Clinical Trial Administrator

Job description

Nestlé Skin Health's is a global leader focused on enhancing the quality of life by delivering science-based solutions for the health of skin, hair and nails. As one of the category's leading companies, Nestlé Skin Health conducts groundbreaking product research to provide both the healthcare community and the consumer with an ongoing progression of innovative technologies and products to protect, serve and enhance skin health. Nestlé Skin Health is a wholly owned subsidiary of Nestlé.

For our Strategic Innovation Group Consumer Care based in Lausanne, Switzerland, we are currently looking for a:

Clinical Trial Administrator

In this challenging and dynamic role, you will be part of the Global Claims Development team and report to the Global Claims Operations Senior Manager.
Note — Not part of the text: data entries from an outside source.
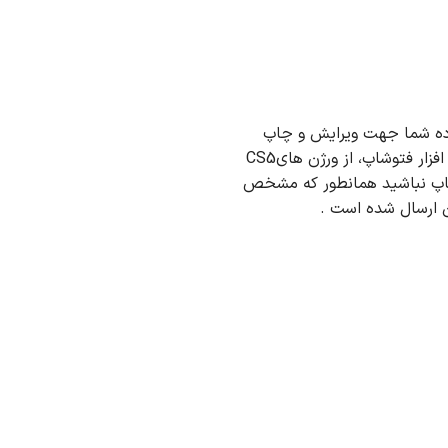
ه با فتوشاپ ، جهت استفاده شما جهت ویرایش و چاپ
آماده شده است. پیشنهاد می شود برای عدم مواجهه با مشکل بازنشدن طرح تراکت شیرینی سرا در نرم افزار فتوشاپ، از ورژن هایCS5
ت پس نگران کیفیت چاپ نباشید همانطور که مشخص
 ارسال شده است .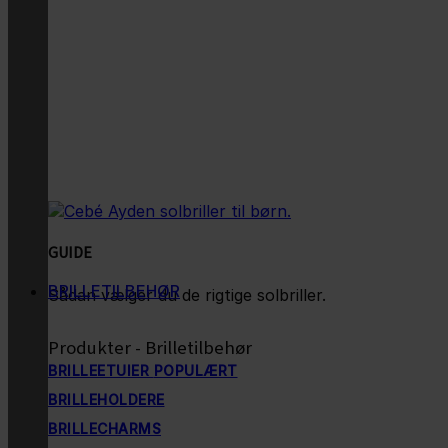
GUIDE
BRILLETILBEHØR
Sådan vælger du de rigtige solbriller.
Produkter - Brilletilbehør
BRILLEETUIER
BRILLEHOLDERE
BRILLECHARMS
You will be responsible for administration of clinical trials and Consumer Care Claims Development department.

Further duties & responsibilities include:

•Support to Clinical Operations group

◦Be the overall responsible of the study file from the study setup to archiving:

◾Collection of study documents (protocol, report …).

◾Filing of study documents in electronic format when available, otherwise paper.
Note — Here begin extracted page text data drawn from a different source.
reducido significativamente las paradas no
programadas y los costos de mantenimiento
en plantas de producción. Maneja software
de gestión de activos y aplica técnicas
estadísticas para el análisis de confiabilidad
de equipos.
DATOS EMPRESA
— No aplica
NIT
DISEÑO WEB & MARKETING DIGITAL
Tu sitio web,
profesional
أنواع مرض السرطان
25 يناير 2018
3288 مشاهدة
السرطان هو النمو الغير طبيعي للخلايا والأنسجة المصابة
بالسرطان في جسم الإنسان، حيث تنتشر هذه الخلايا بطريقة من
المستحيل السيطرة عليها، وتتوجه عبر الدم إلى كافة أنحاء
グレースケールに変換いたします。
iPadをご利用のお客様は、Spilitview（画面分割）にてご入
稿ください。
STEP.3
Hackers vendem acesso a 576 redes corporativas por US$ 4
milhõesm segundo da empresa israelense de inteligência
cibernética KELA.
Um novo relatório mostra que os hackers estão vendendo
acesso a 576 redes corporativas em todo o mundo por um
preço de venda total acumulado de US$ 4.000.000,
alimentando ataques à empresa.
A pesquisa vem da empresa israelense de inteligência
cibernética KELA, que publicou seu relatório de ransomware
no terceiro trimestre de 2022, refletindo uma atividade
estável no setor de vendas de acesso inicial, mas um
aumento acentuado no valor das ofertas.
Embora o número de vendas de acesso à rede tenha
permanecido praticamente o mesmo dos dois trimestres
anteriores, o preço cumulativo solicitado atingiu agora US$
◾Archive the study folder after report signature.

◦Be reliable support for contract management to ensure cosmetic product release to site.

◾Once the CRO quote is validated, prepare and manage the internal documents to support product release.
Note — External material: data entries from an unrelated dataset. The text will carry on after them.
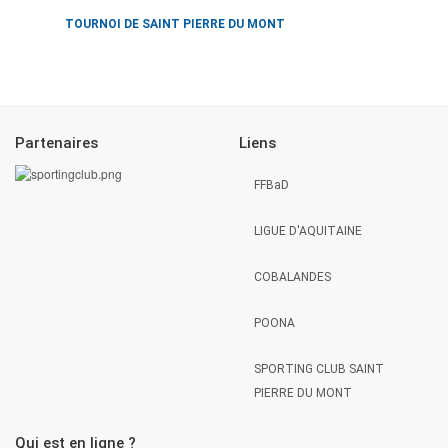
TOURNOI DE SAINT PIERRE DU MONT
Partenaires
Liens
FFBaD
LIGUE D'AQUITAINE
COBALANDES
POONA
SPORTING CLUB SAINT
PIERRE DU MONT
Qui est en ligne ?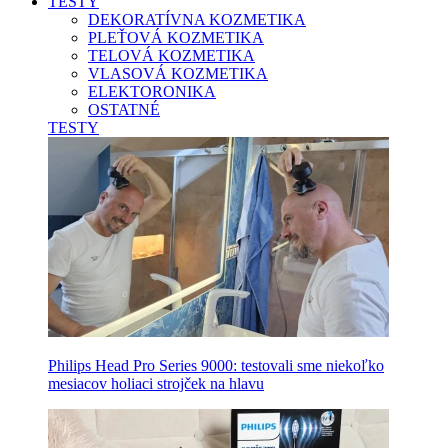
TESTY
DEKORATÍVNA KOZMETIKA
PLEŤOVÁ KOZMETIKA
TELOVÁ KOZMETIKA
VLASOVÁ KOZMETIKA
ELEKTORONIKA
OSTATNÉ
TESTY
Philips Head Pro Series 9000: testovali sme niekoľko
mesiacov holiaci strojček na hlavu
◾Be the Clinical Operations key contact for contract activities and ensure necessary follow up until execution.

◦Maintain Clinical Operations tracker and update the different systems to support smooth Clinical Operations execution.

◦Serve as the contact and/or liaison for the CROs and Investigator's sites for regulatory and/or study documents, clinical supplies, and other pertinent administrative matters under the supervision of the Consumer Care Clinical Project Manager (CPM) and Manager.

◦Be the study contact with internal stakeholder (Clinical Supply Unit, Safety group, Quality Assurance…).

◦Follow the study budget closely and keep the CPM informed:

◾Track invoices appropriately to ensure accurate and timely payment (when applicable).

◾Process invoices after appropriate approval obtained (when applicable).

◦Ensure final report completeness in collaboration with CPM.

◦Organize and conduct written or oral presentations at meetings and training sessions, as applicable.

◦On an as needed basis may help the team with reviewing of some clinical documents (protocol, report).

◦Work within a team environment and to clearly communicate with others (internal and external customers).

◦Work on transversal activities and duties assigned by Manager."

•Support to Claim Development Department

◦Bring administrative support to Global Claim Operations Senior Manager and Global Head of Claim Development

◦Bring administrative support to Global Clinical Operations and Scientific Claim Manager teams.

Requested Education & Experience:

•Bachelor's degree or equivalent preferred;

•Proficiency in English;

•At least more than 3 years as a Clinical Trial Administrator or more than 3 years with assistant or regulatory experience in a pharmaceutical industry or CRO environment.

Other Qualities:

•Ability to work independently and to take responsibility for own projects/tasks;

•Results orientated with a hands-on, can-do attitude;

•Positivity, Flexibility and adaptability with Agile thinking;

•Ability to manage stress and dynamic environmental changes;

•Ability to manage problem solving;

•Entrepreneurial mindset (creative thinking and innovation);

•Must display a strong work ethic;

•Strong communication skills.

More details on behavioural, functional and technical competencies will be provided upon application.